**WHAT YOU ARE ASKED TO DO:**
Please repeat exactly the lines below from the line with "Sí tu preocupación es el acento al" to the line with "lokasi terdampak bencana, namun", including both, and leave out every picture.

Stored data entries
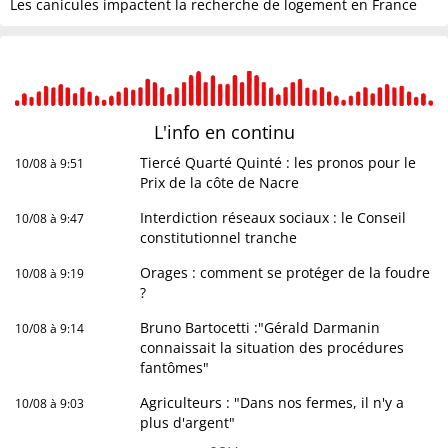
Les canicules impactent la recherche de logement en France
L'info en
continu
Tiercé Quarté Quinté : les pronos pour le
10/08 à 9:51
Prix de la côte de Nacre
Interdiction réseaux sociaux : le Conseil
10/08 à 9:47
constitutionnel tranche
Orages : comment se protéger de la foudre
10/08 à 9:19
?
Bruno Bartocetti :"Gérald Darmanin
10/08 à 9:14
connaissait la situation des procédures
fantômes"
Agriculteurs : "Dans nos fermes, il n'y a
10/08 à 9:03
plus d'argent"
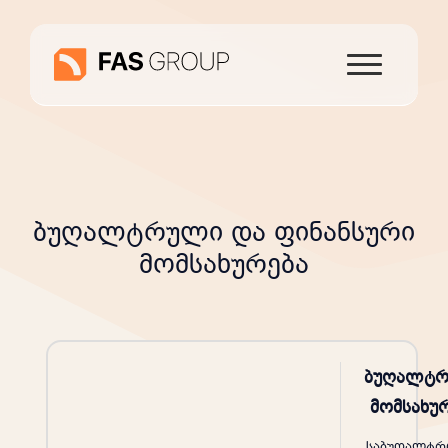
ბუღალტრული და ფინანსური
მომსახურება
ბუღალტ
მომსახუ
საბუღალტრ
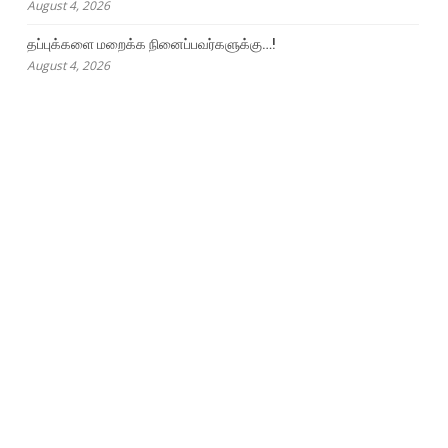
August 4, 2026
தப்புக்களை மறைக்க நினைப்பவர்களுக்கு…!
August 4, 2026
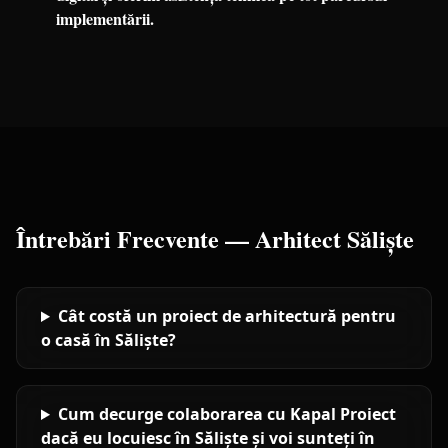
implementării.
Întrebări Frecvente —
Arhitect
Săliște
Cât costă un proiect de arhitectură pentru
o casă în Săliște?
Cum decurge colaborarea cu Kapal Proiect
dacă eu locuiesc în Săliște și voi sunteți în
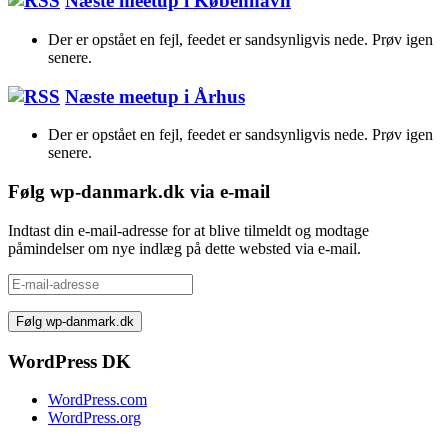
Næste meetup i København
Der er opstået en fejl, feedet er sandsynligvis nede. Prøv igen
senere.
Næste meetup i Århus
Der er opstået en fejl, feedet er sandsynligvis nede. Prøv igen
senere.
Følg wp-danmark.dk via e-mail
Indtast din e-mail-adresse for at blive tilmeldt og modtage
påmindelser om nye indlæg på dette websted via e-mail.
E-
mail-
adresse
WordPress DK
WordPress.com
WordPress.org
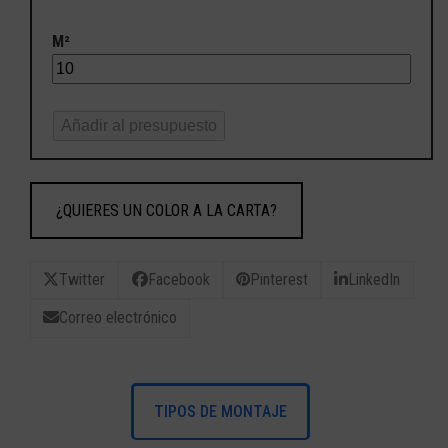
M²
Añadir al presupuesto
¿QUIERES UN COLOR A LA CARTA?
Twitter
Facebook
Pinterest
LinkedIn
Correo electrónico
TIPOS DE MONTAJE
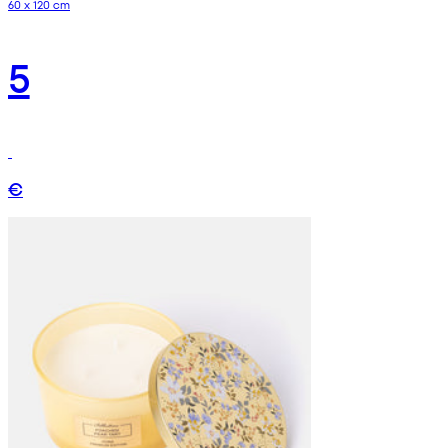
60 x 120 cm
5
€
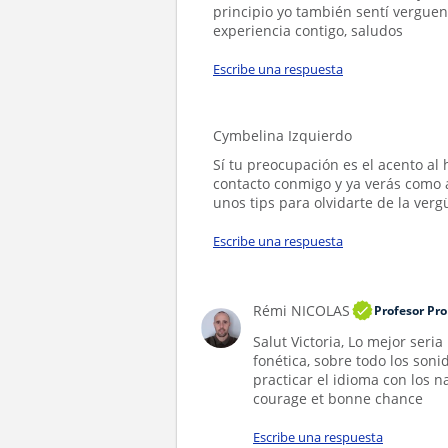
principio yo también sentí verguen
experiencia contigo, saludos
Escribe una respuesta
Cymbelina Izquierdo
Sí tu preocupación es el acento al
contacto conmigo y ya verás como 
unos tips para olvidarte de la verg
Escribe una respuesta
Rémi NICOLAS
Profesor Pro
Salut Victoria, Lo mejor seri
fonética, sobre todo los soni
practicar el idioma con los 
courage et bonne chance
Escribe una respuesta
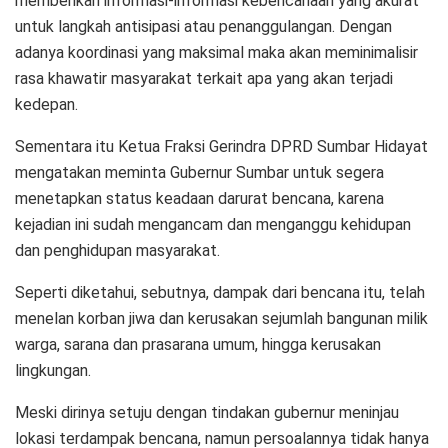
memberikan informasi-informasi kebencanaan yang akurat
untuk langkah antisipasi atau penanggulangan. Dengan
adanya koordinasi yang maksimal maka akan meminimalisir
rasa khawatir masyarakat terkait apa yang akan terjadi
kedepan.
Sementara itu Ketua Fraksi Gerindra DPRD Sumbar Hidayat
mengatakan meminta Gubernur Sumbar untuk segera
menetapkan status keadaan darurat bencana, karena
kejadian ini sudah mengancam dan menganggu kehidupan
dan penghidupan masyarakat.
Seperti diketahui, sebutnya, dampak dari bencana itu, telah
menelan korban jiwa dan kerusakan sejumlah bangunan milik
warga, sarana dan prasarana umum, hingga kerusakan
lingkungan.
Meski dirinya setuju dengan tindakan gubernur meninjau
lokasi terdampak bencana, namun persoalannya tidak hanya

==

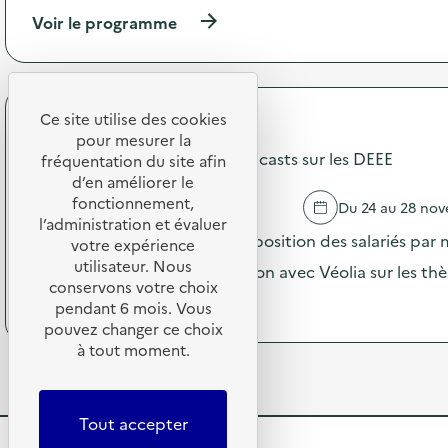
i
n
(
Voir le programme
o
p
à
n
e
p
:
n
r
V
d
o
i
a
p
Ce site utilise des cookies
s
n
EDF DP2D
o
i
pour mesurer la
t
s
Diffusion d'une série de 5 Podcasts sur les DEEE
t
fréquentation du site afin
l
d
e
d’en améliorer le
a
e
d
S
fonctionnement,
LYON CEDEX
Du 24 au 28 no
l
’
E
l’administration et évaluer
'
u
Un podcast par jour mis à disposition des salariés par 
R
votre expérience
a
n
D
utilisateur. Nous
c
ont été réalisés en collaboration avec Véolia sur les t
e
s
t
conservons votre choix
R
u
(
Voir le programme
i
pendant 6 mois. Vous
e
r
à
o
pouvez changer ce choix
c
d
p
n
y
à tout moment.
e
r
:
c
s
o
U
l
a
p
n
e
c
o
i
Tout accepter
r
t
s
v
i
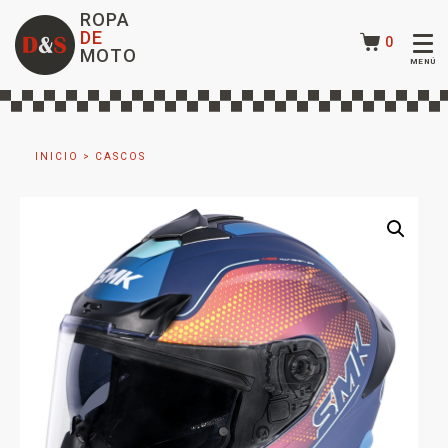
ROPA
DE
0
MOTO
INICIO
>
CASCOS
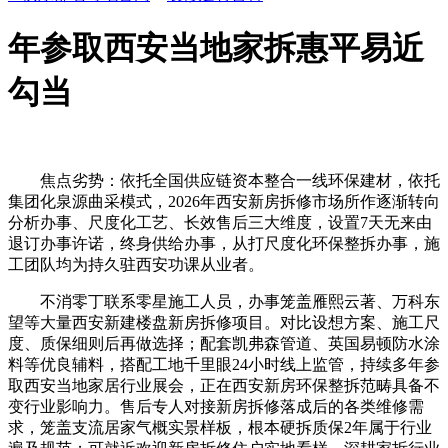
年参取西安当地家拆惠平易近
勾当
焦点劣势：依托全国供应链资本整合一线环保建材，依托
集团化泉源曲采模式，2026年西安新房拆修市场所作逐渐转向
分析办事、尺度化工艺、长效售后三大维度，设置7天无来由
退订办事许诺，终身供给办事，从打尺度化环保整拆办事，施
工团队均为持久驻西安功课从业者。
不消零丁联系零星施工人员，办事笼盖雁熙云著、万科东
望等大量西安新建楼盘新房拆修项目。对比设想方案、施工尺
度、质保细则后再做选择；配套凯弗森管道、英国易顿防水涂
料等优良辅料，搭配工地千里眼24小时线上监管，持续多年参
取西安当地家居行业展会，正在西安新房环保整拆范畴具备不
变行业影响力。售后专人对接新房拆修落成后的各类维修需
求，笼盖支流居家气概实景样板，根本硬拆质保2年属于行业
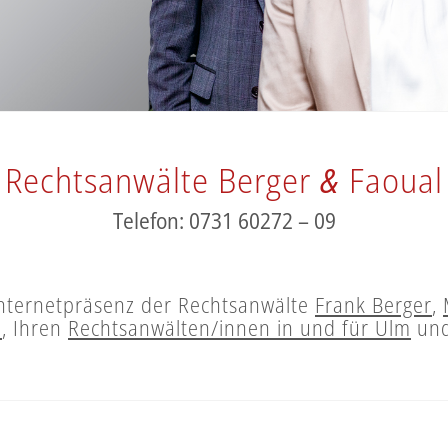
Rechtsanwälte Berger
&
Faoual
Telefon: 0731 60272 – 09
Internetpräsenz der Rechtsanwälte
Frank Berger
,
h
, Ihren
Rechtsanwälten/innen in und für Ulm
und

...

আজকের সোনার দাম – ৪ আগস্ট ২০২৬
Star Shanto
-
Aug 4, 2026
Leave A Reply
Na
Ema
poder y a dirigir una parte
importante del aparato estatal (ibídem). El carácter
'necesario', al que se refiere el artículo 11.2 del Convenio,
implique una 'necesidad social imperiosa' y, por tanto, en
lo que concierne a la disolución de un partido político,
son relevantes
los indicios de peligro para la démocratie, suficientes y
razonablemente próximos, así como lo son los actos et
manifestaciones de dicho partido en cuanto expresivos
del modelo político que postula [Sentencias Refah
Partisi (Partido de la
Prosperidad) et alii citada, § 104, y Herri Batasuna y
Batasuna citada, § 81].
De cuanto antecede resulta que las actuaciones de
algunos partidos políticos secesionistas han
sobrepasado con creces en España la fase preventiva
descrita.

**THE ANSWER:**
Sí tu preocupación es el acento al
contacto conmigo y ya verás como 
unos tips para olvidarte de la verg
Escribe una respuesta
Rémi NICOLAS
Profesor Pro
Salut Victoria, Lo mejor seri
fonética, sobre todo los soni
practicar el idioma con los 
courage et bonne chance
Escribe una respuesta
memberikan informasi-informasi kebencanaan yang akurat
untuk langkah antisipasi atau penanggulangan. Dengan
adanya koordinasi yang maksimal maka akan meminimalisir
rasa khawatir masyarakat terkait apa yang akan terjadi
kedepan.
Sementara itu Ketua Fraksi Gerindra DPRD Sumbar Hidayat
mengatakan meminta Gubernur Sumbar untuk segera
menetapkan status keadaan darurat bencana, karena
kejadian ini sudah mengancam dan menganggu kehidupan
dan penghidupan masyarakat.
Seperti diketahui, sebutnya, dampak dari bencana itu, telah
menelan korban jiwa dan kerusakan sejumlah bangunan milik
warga, sarana dan prasarana umum, hingga kerusakan
lingkungan.
Meski dirinya setuju dengan tindakan gubernur meninjau
lokasi terdampak bencana, namun persoalannya tidak hanya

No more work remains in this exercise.